» **Problem to solve**
For the records below, tally the lines that include the word "resistenza" and report the number alone.

Dataset entries:
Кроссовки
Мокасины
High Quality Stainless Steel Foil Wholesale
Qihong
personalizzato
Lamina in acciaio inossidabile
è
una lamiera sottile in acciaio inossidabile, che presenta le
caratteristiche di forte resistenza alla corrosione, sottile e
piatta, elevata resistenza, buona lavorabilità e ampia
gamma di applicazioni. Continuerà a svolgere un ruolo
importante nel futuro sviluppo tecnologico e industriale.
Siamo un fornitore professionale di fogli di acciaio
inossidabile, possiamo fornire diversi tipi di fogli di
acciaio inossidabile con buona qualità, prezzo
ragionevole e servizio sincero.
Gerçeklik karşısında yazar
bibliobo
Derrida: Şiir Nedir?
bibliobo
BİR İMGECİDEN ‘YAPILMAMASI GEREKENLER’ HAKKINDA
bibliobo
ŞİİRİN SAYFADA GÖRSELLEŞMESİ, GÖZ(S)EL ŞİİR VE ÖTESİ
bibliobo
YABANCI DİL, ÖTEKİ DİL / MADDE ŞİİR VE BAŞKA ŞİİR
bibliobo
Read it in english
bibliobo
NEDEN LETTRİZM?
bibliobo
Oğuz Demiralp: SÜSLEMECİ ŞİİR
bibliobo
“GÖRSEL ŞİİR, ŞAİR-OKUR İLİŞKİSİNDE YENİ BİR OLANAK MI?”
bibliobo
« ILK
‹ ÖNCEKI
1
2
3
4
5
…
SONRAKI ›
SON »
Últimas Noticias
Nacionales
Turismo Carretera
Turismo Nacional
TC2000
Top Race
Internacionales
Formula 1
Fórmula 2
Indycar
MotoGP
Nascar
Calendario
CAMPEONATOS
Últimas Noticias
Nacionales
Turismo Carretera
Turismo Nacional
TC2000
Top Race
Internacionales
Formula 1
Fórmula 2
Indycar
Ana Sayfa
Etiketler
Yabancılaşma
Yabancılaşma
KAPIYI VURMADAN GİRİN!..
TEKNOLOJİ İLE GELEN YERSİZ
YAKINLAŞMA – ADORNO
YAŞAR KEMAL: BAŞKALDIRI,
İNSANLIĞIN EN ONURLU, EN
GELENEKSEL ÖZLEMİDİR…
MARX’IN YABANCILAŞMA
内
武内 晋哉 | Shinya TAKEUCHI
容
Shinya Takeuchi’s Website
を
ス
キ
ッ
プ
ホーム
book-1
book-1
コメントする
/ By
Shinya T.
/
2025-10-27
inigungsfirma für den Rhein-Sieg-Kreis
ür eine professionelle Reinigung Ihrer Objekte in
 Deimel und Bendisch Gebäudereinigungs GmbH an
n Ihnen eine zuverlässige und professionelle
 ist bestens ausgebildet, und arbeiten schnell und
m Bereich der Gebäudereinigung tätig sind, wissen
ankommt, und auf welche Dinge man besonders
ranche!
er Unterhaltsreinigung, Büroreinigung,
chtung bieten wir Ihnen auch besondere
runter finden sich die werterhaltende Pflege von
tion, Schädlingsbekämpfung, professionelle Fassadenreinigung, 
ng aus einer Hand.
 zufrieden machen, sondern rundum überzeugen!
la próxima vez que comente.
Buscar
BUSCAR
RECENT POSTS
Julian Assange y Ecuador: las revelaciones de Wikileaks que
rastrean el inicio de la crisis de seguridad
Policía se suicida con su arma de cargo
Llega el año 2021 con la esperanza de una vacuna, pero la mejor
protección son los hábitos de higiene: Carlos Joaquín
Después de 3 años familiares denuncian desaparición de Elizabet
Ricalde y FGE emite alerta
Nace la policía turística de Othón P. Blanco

» **Solution for this problem**
2